What the exercise asks:
Go through the material line by line and copy each one with the word "stored".

(Given data)

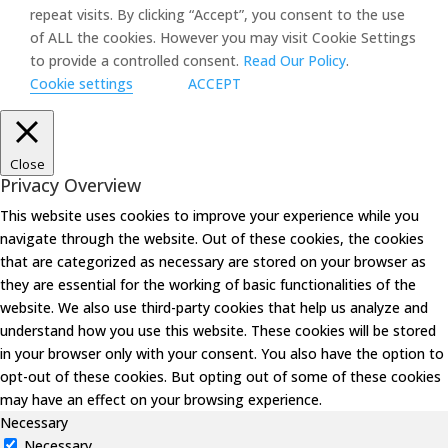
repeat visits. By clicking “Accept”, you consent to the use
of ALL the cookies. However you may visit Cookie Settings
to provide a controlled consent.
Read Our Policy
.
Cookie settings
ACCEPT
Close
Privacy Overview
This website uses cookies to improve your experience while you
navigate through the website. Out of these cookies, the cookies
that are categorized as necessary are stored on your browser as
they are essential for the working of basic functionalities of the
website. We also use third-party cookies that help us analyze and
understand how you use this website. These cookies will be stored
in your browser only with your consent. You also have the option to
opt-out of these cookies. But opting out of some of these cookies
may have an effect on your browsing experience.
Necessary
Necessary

(End Given data)
(Given data)

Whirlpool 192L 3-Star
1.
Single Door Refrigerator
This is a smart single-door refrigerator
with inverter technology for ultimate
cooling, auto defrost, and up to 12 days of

(End Given data)

Solution to the problem:
that are categorized as necessary are stored on your browser as
understand how you use this website. These cookies will be stored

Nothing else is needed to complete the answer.